» **Data extracted from a collection**:
────────

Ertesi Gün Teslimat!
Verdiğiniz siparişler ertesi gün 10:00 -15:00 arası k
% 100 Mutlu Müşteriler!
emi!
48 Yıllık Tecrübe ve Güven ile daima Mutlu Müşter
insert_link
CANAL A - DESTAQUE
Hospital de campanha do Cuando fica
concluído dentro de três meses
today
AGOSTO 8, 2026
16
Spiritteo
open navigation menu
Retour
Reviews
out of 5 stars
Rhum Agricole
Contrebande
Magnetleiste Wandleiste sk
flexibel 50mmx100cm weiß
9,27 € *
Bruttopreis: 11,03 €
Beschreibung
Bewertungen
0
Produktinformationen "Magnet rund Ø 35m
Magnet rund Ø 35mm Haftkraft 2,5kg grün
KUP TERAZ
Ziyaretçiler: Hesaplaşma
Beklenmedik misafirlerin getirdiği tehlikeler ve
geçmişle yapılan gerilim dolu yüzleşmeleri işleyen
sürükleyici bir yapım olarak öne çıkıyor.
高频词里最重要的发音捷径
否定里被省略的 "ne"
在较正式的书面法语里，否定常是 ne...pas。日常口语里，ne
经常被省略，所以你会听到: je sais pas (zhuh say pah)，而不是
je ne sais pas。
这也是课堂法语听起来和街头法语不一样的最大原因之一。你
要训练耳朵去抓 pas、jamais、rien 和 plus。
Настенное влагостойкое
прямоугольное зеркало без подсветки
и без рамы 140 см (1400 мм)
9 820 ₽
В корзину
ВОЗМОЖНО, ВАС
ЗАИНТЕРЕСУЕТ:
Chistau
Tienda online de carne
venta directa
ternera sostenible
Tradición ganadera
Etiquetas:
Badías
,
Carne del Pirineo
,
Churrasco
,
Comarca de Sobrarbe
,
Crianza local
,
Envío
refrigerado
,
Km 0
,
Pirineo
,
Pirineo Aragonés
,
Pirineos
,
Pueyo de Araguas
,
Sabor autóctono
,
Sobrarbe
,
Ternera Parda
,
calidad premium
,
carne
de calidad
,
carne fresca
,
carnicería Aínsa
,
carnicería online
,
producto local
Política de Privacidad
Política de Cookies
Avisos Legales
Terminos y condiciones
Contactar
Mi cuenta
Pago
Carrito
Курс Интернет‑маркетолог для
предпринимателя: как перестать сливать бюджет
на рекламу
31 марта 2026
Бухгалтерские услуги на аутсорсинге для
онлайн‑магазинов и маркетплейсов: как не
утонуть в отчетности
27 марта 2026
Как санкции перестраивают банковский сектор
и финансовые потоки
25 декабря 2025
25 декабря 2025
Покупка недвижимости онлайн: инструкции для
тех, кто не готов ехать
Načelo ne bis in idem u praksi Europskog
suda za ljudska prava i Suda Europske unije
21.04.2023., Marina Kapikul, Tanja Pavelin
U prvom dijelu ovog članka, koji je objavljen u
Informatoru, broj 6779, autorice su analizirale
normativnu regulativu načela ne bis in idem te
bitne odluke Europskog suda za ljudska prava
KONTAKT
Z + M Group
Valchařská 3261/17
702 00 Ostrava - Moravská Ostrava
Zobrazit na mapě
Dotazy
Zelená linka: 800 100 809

────────

» **Action item**: Take the entries above and copy them out exactly.

» **Finished task**:
Ertesi Gün Teslimat!
Verdiğiniz siparişler ertesi gün 10:00 -15:00 arası k
% 100 Mutlu Müşteriler!
emi!
48 Yıllık Tecrübe ve Güven ile daima Mutlu Müşter
insert_link
CANAL A - DESTAQUE
Hospital de campanha do Cuando fica
concluído dentro de três meses
today
AGOSTO 8, 2026
16
Spiritteo
open navigation menu
Retour
Reviews
out of 5 stars
Rhum Agricole
Contrebande
Magnetleiste Wandleiste sk
flexibel 50mmx100cm weiß
9,27 € *
Bruttopreis: 11,03 €
Beschreibung
Bewertungen
0
Produktinformationen "Magnet rund Ø 35m
Magnet rund Ø 35mm Haftkraft 2,5kg grün
KUP TERAZ
Ziyaretçiler: Hesaplaşma
Beklenmedik misafirlerin getirdiği tehlikeler ve
geçmişle yapılan gerilim dolu yüzleşmeleri işleyen
sürükleyici bir yapım olarak öne çıkıyor.
高频词里最重要的发音捷径
否定里被省略的 "ne"
在较正式的书面法语里，否定常是 ne...pas。日常口语里，ne
经常被省略，所以你会听到: je sais pas (zhuh say pah)，而不是
je ne sais pas。
这也是课堂法语听起来和街头法语不一样的最大原因之一。你
要训练耳朵去抓 pas、jamais、rien 和 plus。
Настенное влагостойкое
прямоугольное зеркало без подсветки
и без рамы 140 см (1400 мм)
9 820 ₽
В корзину
ВОЗМОЖНО, ВАС
ЗАИНТЕРЕСУЕТ:
Chistau
Tienda online de carne
venta directa
ternera sostenible
Tradición ganadera
Etiquetas:
Badías
,
Carne del Pirineo
,
Churrasco
,
Comarca de Sobrarbe
,
Crianza local
,
Envío
refrigerado
,
Km 0
,
Pirineo
,
Pirineo Aragonés
,
Pirineos
,
Pueyo de Araguas
,
Sabor autóctono
,
Sobrarbe
,
Ternera Parda
,
calidad premium
,
carne
de calidad
,
carne fresca
,
carnicería Aínsa
,
carnicería online
,
producto local
Política de Privacidad
Política de Cookies
Avisos Legales
Terminos y condiciones
Contactar
Mi cuenta
Pago
Carrito
Курс Интернет‑маркетолог для
предпринимателя: как перестать сливать бюджет
на рекламу
31 марта 2026
Бухгалтерские услуги на аутсорсинге для
онлайн‑магазинов и маркетплейсов: как не
утонуть в отчетности
27 марта 2026
Как санкции перестраивают банковский сектор
и финансовые потоки
25 декабря 2025
25 декабря 2025
Покупка недвижимости онлайн: инструкции для
тех, кто не готов ехать
Načelo ne bis in idem u praksi Europskog
suda za ljudska prava i Suda Europske unije
21.04.2023., Marina Kapikul, Tanja Pavelin
U prvom dijelu ovog članka, koji je objavljen u
Informatoru, broj 6779, autorice su analizirale
normativnu regulativu načela ne bis in idem te
bitne odluke Europskog suda za ljudska prava
KONTAKT
Z + M Group
Valchařská 3261/17
702 00 Ostrava - Moravská Ostrava
Zobrazit na mapě
Dotazy
Zelená linka: 800 100 809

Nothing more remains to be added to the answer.